Problem requirements. The reply should contain every entry below exactly as written, with no images.

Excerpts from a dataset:

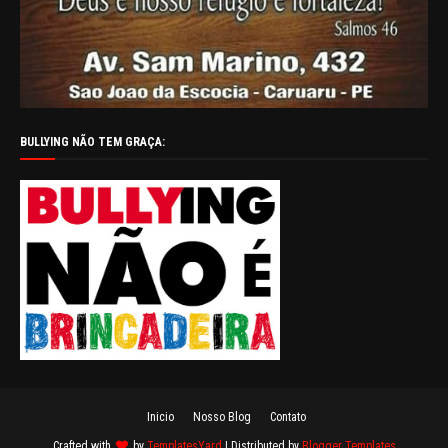
BULLYING NÃO TEM GRAÇA:
Inicio
Nosso Blog
Contato
Crafted with
by
TemplatesYard
| Distributed by
Blogger Templates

Written response.
BULLYING NÃO TEM GRAÇA:
Inicio
Nosso Blog
Contato
Crafted with
by
TemplatesYard
| Distributed by
Blogger Templates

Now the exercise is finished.